TOTAL - (USED + AVAILABLE) = DIFFERENZ

also knapp 18,5 GB Festplatte, die einfach nicht da ist. Ich bins ja gewohnt, dass solche Angaben meistens etwas auseinander gehen bzw. nicht ganz stimmen - aber 18,5GB !!!!

das ist mir dann doch zu viel des guten.

Weiß jemand, woran das liegen könnte?

ich weiß nichtmal, wo man ansetzen könnte. Wie soll man etwas finden, was nicht da ist   :Confused: 

Vielen Dank schonmal für eure Antwort =)

die 18,5 GB bräucht ich nämlich für die geplante Anwendung des PCs (eben als HTPC bzw. NAS) doch recht dringend  :Smile: 

Aber wo sind sie hin?

----------

## a.forlorn

Journal für ext3. Wie MFT für NTFS.

PS: macht sich auch ganz gut mindestens /home auf eine extra Partition zu legen, besonders bei backups oder Neuinstallationen.

----------

## WiredEd

Du solltest auch berücksichtigen, dass beim Erstellen des Dateisystems 5% für root reserviert werden, die da natürlich bei einer so grossen Partition schon ein mächtiges Pfund darstellen.

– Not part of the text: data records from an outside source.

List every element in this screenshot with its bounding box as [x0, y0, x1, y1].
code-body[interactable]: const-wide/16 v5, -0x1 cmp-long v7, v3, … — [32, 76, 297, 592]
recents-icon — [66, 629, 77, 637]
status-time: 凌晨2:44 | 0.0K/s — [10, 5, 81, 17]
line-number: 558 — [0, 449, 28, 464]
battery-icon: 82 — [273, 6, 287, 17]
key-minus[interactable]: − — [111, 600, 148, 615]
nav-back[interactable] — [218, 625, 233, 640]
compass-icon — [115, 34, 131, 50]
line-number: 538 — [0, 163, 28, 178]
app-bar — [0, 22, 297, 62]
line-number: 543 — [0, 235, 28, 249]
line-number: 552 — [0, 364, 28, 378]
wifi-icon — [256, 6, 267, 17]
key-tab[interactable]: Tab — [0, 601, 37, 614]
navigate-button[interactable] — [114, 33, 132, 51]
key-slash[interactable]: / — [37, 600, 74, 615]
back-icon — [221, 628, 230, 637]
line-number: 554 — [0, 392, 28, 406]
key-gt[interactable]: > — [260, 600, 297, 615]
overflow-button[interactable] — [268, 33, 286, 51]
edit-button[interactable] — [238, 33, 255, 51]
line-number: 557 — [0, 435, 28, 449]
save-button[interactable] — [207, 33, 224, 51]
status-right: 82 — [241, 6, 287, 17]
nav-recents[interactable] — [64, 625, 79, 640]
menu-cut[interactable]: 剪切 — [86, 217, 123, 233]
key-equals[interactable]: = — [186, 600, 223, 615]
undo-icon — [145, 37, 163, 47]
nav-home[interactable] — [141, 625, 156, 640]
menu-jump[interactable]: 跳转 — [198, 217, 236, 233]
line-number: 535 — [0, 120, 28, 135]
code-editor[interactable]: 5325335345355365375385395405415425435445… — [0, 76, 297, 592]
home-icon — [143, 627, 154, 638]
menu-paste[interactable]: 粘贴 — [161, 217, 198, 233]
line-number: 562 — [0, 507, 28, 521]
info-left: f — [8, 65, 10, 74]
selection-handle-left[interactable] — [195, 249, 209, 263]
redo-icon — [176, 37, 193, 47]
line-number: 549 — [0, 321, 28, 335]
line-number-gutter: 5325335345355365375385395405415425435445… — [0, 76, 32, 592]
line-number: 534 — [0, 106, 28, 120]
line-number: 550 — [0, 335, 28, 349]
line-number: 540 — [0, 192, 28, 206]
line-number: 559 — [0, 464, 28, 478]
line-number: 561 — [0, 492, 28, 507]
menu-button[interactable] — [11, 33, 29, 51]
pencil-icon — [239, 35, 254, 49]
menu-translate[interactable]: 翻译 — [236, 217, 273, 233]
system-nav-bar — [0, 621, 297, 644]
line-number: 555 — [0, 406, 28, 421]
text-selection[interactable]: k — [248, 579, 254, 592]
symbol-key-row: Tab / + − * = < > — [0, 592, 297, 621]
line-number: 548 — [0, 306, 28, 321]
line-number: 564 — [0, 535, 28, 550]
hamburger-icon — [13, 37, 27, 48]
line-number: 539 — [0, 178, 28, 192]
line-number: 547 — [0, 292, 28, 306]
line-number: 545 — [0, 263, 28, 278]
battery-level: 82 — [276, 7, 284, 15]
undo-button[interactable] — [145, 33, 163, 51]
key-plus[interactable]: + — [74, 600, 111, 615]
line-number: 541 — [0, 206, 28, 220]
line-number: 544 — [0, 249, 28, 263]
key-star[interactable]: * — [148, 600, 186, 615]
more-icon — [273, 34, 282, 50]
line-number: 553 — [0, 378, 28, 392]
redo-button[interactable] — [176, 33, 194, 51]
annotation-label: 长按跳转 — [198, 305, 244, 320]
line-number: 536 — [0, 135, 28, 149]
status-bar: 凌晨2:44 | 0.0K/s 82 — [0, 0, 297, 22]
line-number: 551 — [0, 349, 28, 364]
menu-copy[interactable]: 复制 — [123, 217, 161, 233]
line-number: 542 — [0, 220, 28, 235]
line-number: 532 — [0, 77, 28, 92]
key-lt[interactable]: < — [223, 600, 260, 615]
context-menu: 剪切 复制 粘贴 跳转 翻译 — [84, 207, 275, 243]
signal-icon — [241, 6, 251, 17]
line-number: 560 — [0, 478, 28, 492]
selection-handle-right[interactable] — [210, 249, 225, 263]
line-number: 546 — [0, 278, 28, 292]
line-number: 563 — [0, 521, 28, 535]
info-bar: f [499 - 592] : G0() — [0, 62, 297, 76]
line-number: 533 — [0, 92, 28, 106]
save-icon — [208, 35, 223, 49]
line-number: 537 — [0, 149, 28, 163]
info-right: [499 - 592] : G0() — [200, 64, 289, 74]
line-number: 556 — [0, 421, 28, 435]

Bei mir habe ich das bei reinen Daten-Partitionen ganz abgeschaltet, und bei der / Partition auf einen Prozentsatz gesenkt, der etwa 2GB entspricht.

----------

## blice

Gib doch mal die ausgabe von "df -h"  da gibt der in G an.

1G=1024M=1048576K

Bei deinem Available ergibt das ~ 343 GB

+ swap (?? wozu 2GB! ) ~345 GB

Hersteller :400GB != USER:400GB

               400x1000MB(400.000) != 400x1024MB(409.600)

Wenn man jetzt noch bedenkt daß Gentoo/Linux bei ext3 rund 10% als sicherheitspuffer verwendet (also ca. 40G) passt die Zahl bei Available schon.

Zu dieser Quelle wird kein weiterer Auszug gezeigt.